Transcribed page contents
»»

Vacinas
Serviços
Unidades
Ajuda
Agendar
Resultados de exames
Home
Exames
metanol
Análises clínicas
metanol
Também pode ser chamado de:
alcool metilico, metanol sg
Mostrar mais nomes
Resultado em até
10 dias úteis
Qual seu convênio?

««
»»

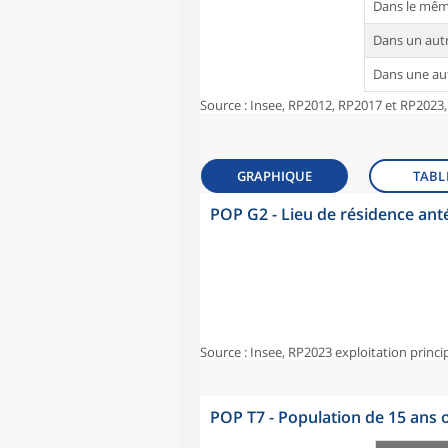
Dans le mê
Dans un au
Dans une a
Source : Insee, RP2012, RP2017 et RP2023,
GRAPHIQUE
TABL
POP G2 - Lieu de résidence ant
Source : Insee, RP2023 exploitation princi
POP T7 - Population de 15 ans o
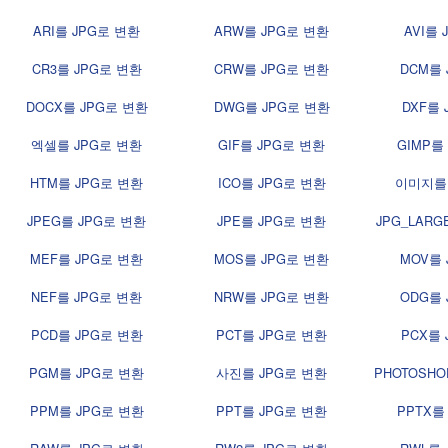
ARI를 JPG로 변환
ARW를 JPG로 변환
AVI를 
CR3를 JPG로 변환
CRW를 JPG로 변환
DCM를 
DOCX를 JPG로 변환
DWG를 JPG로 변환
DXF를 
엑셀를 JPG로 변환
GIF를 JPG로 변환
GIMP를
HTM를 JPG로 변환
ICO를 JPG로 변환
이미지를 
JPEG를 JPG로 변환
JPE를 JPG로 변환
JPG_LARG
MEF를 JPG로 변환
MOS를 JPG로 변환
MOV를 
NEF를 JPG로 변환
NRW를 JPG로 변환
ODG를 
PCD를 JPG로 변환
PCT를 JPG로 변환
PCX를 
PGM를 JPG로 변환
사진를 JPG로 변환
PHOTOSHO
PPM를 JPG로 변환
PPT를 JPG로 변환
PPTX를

««

Problem description
Filter the entries and copy out every line with the word "Insee".

Your response
Source : Insee, RP2012, RP2017 et RP2023,
Source : Insee, RP2023 exploitation princi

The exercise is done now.